Fighting the President's War Will End Only in Further Tragedy, Increased Hatred
By Michael Owen
Opinions Editor

The present controversy over the Bush Administration’s emerging interest in preemptive war—an interest elevated, from its dubious beginnings as “retaliation” against Afghanistan, to the shrine of foreign policy—deserves some mention in its own right. But perhaps more disturbing than the move toward American-initiated warfare is the progressive spread of silence among the American public. Despite unambiguous opposition to war in Iraq by prominent voices in government and media worldwide, the Administration seems dead-set on, and popularly unopposed in, reviving the “patriotism” (or, more cynically, the lack of resistance to a distinctly troubling administrative agenda) brought about by the collapse of an American symbol.

Words have not yet described the scale of the September 11 terrorism, because whenever they might have done so they have been preceded in a sentence by the phrase, “words cannot describe.” The “incalculable” loss of a year ago is now quite calculable; both the death toll (in number of persons) and the extent of material damage (in number of dollars) have been calculated with robotic precision, and lest there should remain an unquantifiable emotional loss, the media has tortured the subject to a point, improbably, beyond saturation. If there was a true sense of emotional loss in the beginning, it has been numbed by the drone of a machine whose work, though ostensibly to process the horror, has done nothing but exploit it cheaply to impossible extremes.

Those who cling to the idea of an incalculable devastation on September 11 do so in reverence to the sense of entitlement that should have been, but was not, jettisoned on September 11.

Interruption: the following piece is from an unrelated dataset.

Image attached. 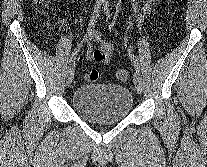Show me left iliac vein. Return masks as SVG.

America has spent the past year licking its wounds and shooting, from the hip, at the “evil” Bush vowed to eliminate, but it has not learned the lesson it might wisely have taken from its 9/11 crucible: America cannot continue to pretend as though the rest of the world is irrelevant.

The destruction of the Twin Towers was an unprecedented spectacle in the collective imagination of contemporary America, and it caught America’s attention unprecedentedly. The Towers’ fall was the first widely-seen devastation on a scale proportionate to the ambition, technical genius and, some might say, ego of the past half-century. In the minds of many Americans, it was a deeply impersonal event coupled with a deeply personal one; we dissociated the stories of those who died from the horrific magnificence of the Towers’ fall. By no means should the loss of human life be subordinated to the loss of an architectural construction—the human loss should remain forever in the realm of the sacred and sorrowful. And yet the human loss has been subordinated, in the media and elsewhere. When President Bush speaks of the event, he adeptly places the focus of his remarks on the “human loss” and the “human toll.” What remains unspoken is the value of the indelible vision of September 11 to those who would exploit it as such; their real platform is not the loss of life, but the loss, literally, of unquestionable structure.

In a time of relative perceived security, Americans were dulled to the senselessness of our own relationship with the rest of the world. Our lifestyles, speaking broadly, were characterized by increase and enormity and excess. Post-9/11, we briefly questioned our worship of the material, but it was not long before we had returned to a tacit acknowledgment and acceptance of our irrational lives. A year later we commemorated the loss with flags, the seductive idols of nationalism. As long as we implied patriotism with the bumper-sticker adornments of our SUVs, we could remain inured to the real world; how ironic, that we should so soon forget.

It is a troubling end to a troubling year. We question less now, offering no obstacles to our leaders’ manipulative, reckless international policy. The world stands opposed to our urge to carry war wherever it will most likely yield a politically marketable success. Characterize the perpetrators of the attacks as you will, but they are not the faceless villains fed to us by a government rejoicing in and feeding our jingoism; the motives behind 9/11—hatred, fear, resentment—remain steadfastly in place. As we continue, more impetuous than ever, in this campaign of worldwide aggression, our complacency condemns us. We, the people, will lose this war.